期限切れの神様
かんざし こころ
第1話 期限切れの神様
「初詣行かない?」
年越しの瞬間を共に過ごし、酒に飲まれるようにして眠りについた。初日の出はすでに頂点を回った頃。先に起きていた彼女が、僕に向かって、開口一番に言ったのは、その言葉だった。
「今日は人やばいだろ。」
眠け眼を擦りながら、起き上がる。
根っからインドア系の僕。
「え~。せっかくだから行こうよ。」
反対にアウトドアな彼女。
「何万人の願い事のなかで、僕らのが選ばれるわけないじゃん。」
「ん~。」といった表情。それもそうかと彼女は考える。
そして、口を開いた。
「じゃあさ、私たちが出会った廃村の神社行かない?あそこなら人もいないし願い聞いてもらえるかもよ。」
新年早々かと思ったが、それは心が高鳴った。
あの場所は、正反対な僕たちが付き合うことになった理由でもあった。
「こっちの方向だったと思ったけど……。」
車を走らせる。あの廃村は元々、目的地ではなかった。別の心霊スポットに行った帰りに、たまたま通りかかった場所だったからだ。
「次、右ね。」
彼女は、よく覚えているようで的確に指示を出してくれる。
前は、こんなにかからなかったような気もするが、なんとか日が落ちる前に、それらしき場所に辿り着いた。

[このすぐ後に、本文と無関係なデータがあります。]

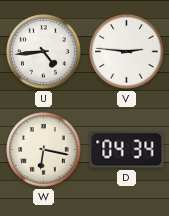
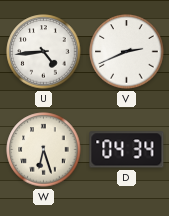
V: 2:46 -> 2:41
W: 6:17 -> 6:27
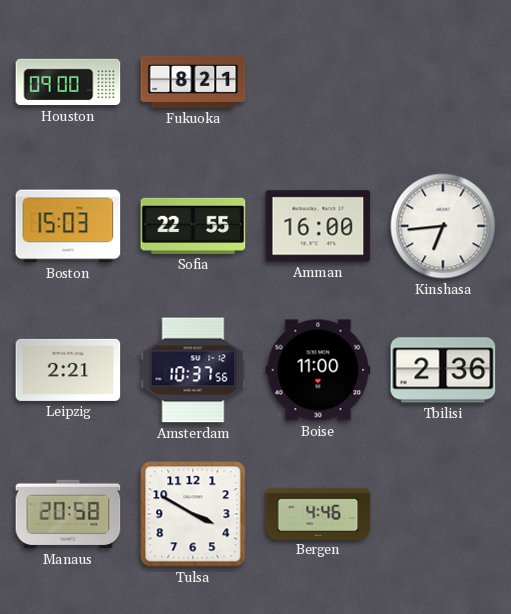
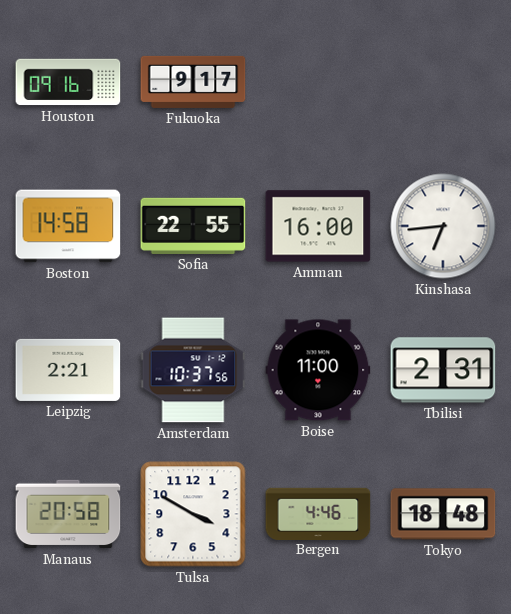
Houston: 09:00 -> 09:16
Fukuoka: 8:21 -> 9:17
Boston: 15:03 -> 14:58
Tbilisi: 2:36 -> 2:31
Tokyo: none -> 18:48
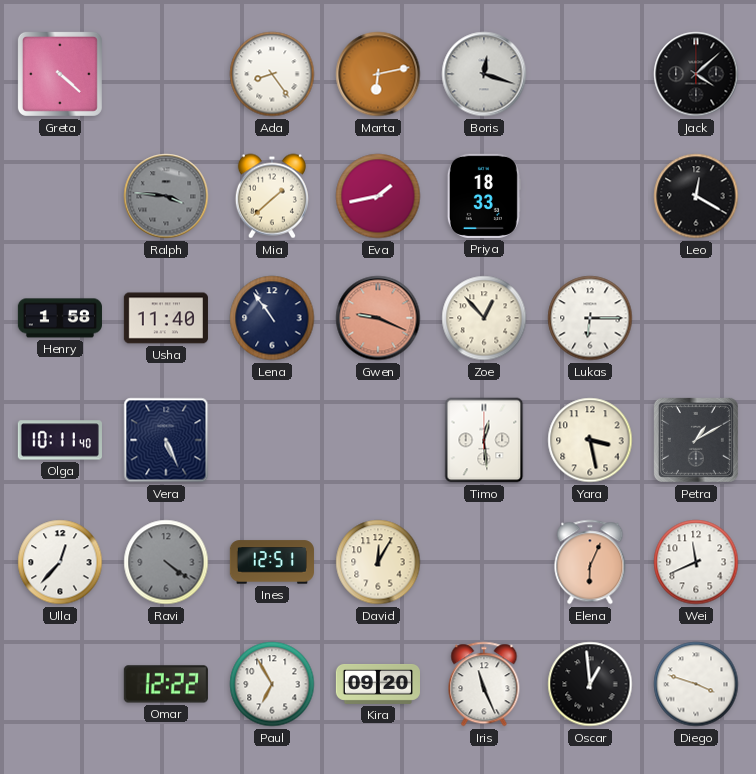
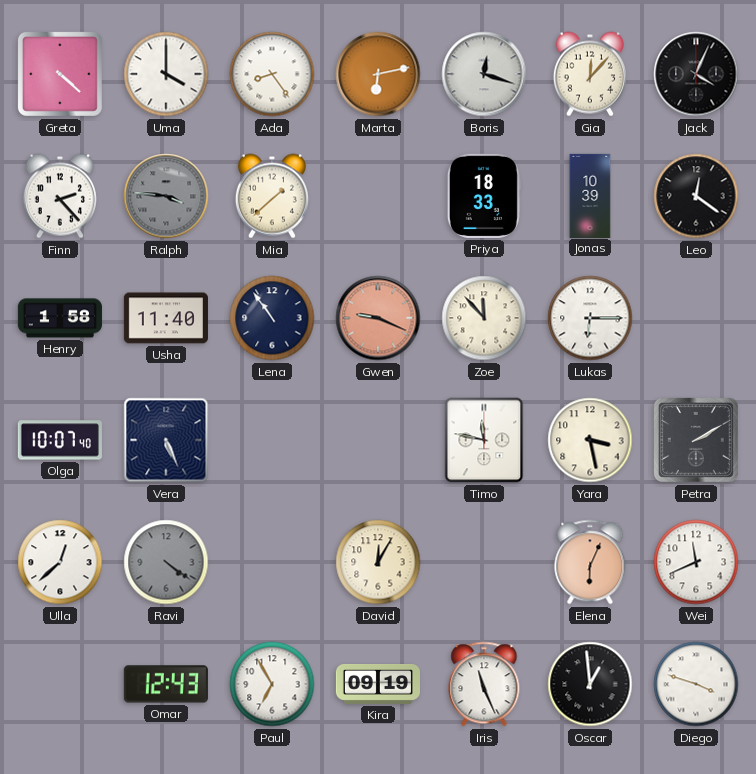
Uma: none -> 4:00
Gia: none -> 12:07
Jack: 4:08 -> 4:04
Finn: none -> 2:23
Eva: 1:43 -> none
Jonas: none -> 10:39
Leo: 12:20 -> 12:21
Zoe: 12:53 -> 11:53
Olga: 10:11 -> 10:07
Timo: 12:29 -> 11:47
Petra: 1:10 -> 2:10
Ulla: 12:37 -> 12:38
Ines: 12:51 -> none
Omar: 12:22 -> 12:43
Kira: 09:20 -> 09:19
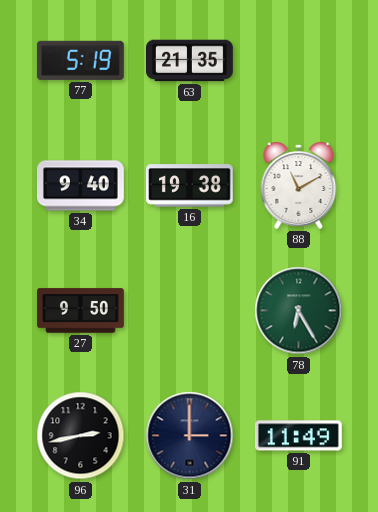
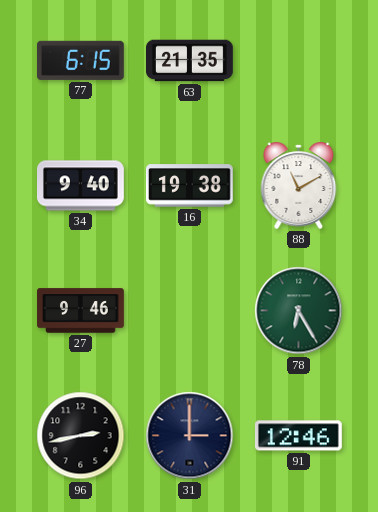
77: 5:19 -> 6:15
27: 9:50 -> 9:46
91: 11:49 -> 12:46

車を降りて、木々の間を縫って行くように彼女の後ろを歩く。廃屋、小さな廃校の奥に鳥居が見えた。大層立派なものであったが、手入れはされておらず、いつ傾いてもおかしくなさそうな状態。
真ん中をズケズケと進んでいく彼女。僕は軽く礼をしてから石段を上がる。
長い石段の中腹から、徐々に霧がかかりだす。日没までは、まだ時間があると思っていた空も、階段を上りきる頃には薄紫色に染まり始めていた。木々は妙なほど静かで、風一つ吹いていない。
ボロボロの参道を、二人でゆっくりと歩く。途中で狛犬に手を添える彼女。なぜか、一瞬だけ笑ったように見えた。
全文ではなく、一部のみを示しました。